Jika seseorang bertanya kepadanya, apakah ia siap menerima perjodohan gila ini yang akan mengubah seluruh hidupnya nanti? Jawabannya ia tidak tau.
Jika seseorang bertanya tentang bagaimana perasaannya menerima perjodohan semacam ini? Apakah ia bahagia? Jawabannya ia tidak tau.
Semuanya terlalu tiba-tiba, Aira baru saja menginjak tahun terakhir di Sekolah Menengah Atas, dan di saat ia masih begitu kalut dan bingung dengan perasaannya sendiri, kedua orang tuanya tiba-tiba memberi tahunya tentang rencana yang telah mereka siapkan untuk masa depannya tanpa sepengetahuannya sama sekali. Ini bukan sebuah negosiasi, ia bahkan tidak memiliki pilihan untuk menolak, seluruh rencana yang telah dipersiapkan orang tuanya tersebut sudah matang, jadi tidak peduli sebanyak apapun ia ingin menolak, semuanya akan tetap berjalan sesuai dengan rencana mereka.
Jadi jika saat ini ada seseorang yang bertanya tentang bagaimana perasaannya? Dan apakah ia baik-baik saja dengan semua hal gila ini? Aira tidak tau, ia bahkan tidak lagi mengerti tentang perasaannya sendiri, di satu sisi ia rasa ia juga tidak baik-baik saja menghadapi semua hal gila ini.
Hanya saja, sayangnya tidak ada yang bersedia untuk sekedar bertanya tentang perasaannya. Kedua orang tuanya pun sama. Mereka bilang, cukup jalani saja semua ini, semua yang telah dipersiapkan ini adalah hal yang terbaik untuknya.
Jadi mungkin memang sebaiknya lupakan saja tentang perasaan yang dirasakannya, itu tidak penting bukan? Ya, seperti yang mereka katakan, cukup jalani saja. Entahlah, ia pun enggan memikirkannya lebih jauh.
Jika dulu mungkin ia masih memiliki alasan besar untuk menolak semua hal gila ini, namun saat ini ia sudah tidak memiliki alasan besar itu lagi. Semua itu sudah tidak berarti lagi.
Kekecewaan besar yang masih bersarang di hatinya hingga saat ini pun membuatnya masih kehilangan arah dan kesulitan untuk memahami perasaannya sendiri.
Di saat ia masih merasakan kekecewaan dan kebingungan tentang perasaannya sendiri, lalu ide perjodohan ini pun terjadi. Lalu bagaimana ia bisa menolaknya di saat satu-satunya alasan besar yang dapat membuatnya menolak seluruh kegilaan ini pun sudah tak lagi berarti sama sekali.
Percuma, semuanya percuma.
Jadi biarkan saja ia menjalani semua yang telah direncanakan untuknya ini. Mungkin saja orang tuanya benar bahwa pilihan mereka memanglah yang terbaik untuknya.
Karena... terakhir kali ia memilih, ia benar-benar telah salah memilih.
Aira tidak sadar bila ia telah melamun sepanjang perjalanan, hingga akhirnya mobil yang mereka tumpangi telah tiba di tempat tujuan.
Aira menarik napasnya dalam sembari berusaha meyakinkan dirinya sendiri bahwa mungkin memang inilah yang terbaik untuknya. Mungkin, perjodohan gila ini bisa membuatnya menghilangkan hal gila lain dari kepalanya yang akhir-akhir ini begitu mengganggu kewarasannya.
Mungkin melalui perjodohan ini adalah kesempatan yang tepat untuknya menyusun kembali kepingan perasaannya yang pernah hancur dan tercerai-berai.
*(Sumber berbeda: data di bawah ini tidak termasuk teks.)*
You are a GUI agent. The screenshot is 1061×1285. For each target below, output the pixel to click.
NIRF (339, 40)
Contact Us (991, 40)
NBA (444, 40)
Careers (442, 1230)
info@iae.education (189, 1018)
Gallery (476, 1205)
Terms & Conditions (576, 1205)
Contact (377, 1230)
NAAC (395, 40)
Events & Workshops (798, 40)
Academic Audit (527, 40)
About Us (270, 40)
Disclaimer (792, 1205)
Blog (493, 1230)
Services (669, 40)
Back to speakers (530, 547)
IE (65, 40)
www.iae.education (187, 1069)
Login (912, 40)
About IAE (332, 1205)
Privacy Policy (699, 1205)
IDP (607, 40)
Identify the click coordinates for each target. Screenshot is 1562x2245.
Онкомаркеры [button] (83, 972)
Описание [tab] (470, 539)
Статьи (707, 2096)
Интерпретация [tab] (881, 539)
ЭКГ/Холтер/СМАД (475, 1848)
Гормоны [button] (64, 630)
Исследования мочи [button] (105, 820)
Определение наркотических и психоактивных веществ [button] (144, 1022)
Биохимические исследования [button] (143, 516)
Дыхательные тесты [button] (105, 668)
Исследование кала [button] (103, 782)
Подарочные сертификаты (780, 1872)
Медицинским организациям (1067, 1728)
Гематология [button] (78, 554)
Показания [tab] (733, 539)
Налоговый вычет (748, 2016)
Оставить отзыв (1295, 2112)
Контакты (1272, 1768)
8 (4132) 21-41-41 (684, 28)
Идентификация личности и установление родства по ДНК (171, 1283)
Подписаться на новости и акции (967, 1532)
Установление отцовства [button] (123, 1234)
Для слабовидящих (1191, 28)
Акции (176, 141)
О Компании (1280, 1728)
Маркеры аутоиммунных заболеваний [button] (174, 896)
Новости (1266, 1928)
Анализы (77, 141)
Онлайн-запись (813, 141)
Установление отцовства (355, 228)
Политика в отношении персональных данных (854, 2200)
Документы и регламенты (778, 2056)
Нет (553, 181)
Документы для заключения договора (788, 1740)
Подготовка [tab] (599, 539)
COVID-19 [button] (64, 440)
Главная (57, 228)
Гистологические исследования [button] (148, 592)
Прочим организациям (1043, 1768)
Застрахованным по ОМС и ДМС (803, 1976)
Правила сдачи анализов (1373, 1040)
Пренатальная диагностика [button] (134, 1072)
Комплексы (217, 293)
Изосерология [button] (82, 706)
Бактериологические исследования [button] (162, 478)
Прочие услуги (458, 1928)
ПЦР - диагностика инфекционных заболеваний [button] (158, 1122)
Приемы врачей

Lagipula sudah hampir satu bulan berlalu, Aira juga tidak ingin berlarut-larut lebih lama lagi dalam kesedihannya, ia ingin segera menyusun kembali setiap kepingan perasaannya yang pernah hancur. Dalam kurun waktu hampir satu bulan ini, walau tidak mudah, ia sudah berusaha menyusunnya kembali sebanyak yang ia bisa, mungkin sedikit lagi dan melalui rencana perjodohan gila ini ia bisa kembali mengembalikan seluruh kepingan perasaannya yang pernah tercerai-berai untuk dapat kembali utuh seperti sedia kala.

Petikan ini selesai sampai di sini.